However, the curse does not only lead to industrial stagnation. It can also become a dark plague, as illustrated in the way Philippine forests disappeared. Greedy politicians and their business partners harvested the Philippine forests from the 1950s to the turn of the 21st century as if there is no tomorrow. Armed with logging and timber export licenses, these politicians and businessmen succeeded in reducing the country’s forested lands at breakneck speed, from 50 percent of the country’s forested total (15 million hectares) as of the 1940s to roughly six percent (two million hectares) by 2000s, per a 2009 study by the Ateneo’s Environmental Science for Social Change.
Another explanation for the failure to get out of the extravist development framework and to shift policy focus to higher industrialization is the predominance of neo-liberal economic thinking among economic planners and policy makers. This thinking frowns on the State fast-tracking industrial development at a higher level. The economic technocrats formulate economic programs and measures based mainly on the imagined “comparative advantage” of a labor-surplus developing country such as the production of labor-intensive but low-technology products, for example, sewing garments or assembling rubber shoes for export.
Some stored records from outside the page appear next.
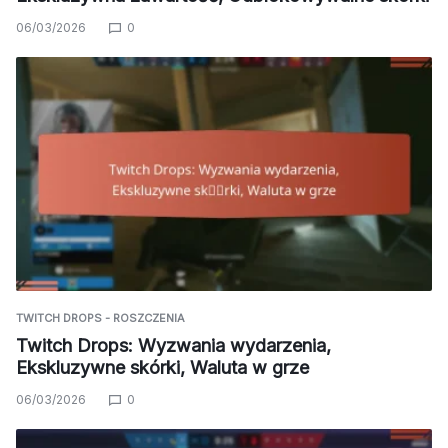
06/03/2026
0
TWITCH DROPS - ROSZCZENIA
Twitch Drops: Wyzwania wydarzenia,
Ekskluzywne skórki, Waluta w grze
06/03/2026
0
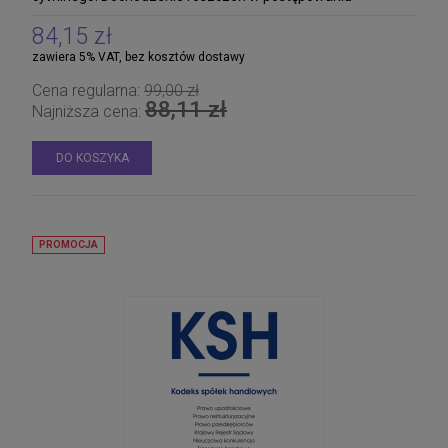
grupowym. Kodeks rodzinny i opiekuńczy. Prawo prywatne
międzynarodowe. Prawo właściwe dla zobowiązań
84,15 zł
umownych (Rzym I)
zawiera 5% VAT, bez kosztów dostawy
Cena regularna:
99,00 zł
88,11 zł
Najniższa cena:
DO KOSZYKA
PROMOCJA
Part of the neo-liberal economic thinking is the assumption that growth can only come about with the liberalization of the investment regime for foreign capital. The explanation here is that government economic interventionist role is now reduced in a deregulated economic environment while capital for mega-projects can only come from mega corporations or transnationals. Hence, large foreign investors are encouraged to come in to undertake the large-scale exploration of minerals in the name of economic growth and development. How many times have we been warned about the outflow of foreign capital if the country becomes too strict about mining rules?
So can the Philippines get out of extravism? Obviously, the answer shall be determined by the nation’s readiness to embrace a new model of economic development. As one author puts it, the resource curse is not a fatal destiny but a policy choice, made mainly by either greedy political leaders or ill-informed economic technocrats. The challenge is how to transform natural and human resources into a blessing for the benefit of all.
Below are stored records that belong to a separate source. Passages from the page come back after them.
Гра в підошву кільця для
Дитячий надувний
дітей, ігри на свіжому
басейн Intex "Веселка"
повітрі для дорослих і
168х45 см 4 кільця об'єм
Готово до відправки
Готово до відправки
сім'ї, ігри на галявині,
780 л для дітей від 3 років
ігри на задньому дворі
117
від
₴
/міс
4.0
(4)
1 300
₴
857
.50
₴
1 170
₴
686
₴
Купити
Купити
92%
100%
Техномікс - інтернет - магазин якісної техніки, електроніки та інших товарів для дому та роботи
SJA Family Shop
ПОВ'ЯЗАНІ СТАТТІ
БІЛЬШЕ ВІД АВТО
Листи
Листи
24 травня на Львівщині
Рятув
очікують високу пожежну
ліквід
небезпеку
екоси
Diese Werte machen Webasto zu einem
In Indonesia, the policy answer came in the form of resource nationalism, translated into specific policies of no exportation of raw mineral ore and no license given to mining investors with no industrial and community development program. However, in other countries, the policy challenge is seen in a much broader way. For example, Bolivia and Ecuador link the task of achieving a leap in industrialization using natural resources with the implementation of two other primordial tasks – caring for the environment and meeting the needs of the people in an inclusive and sustainable manner. The overall goal is to insure “buen vivir” or living well for all.
Now, under the Duterte Administration, can the government develop its own version of “buen vivir” for the Filipino people?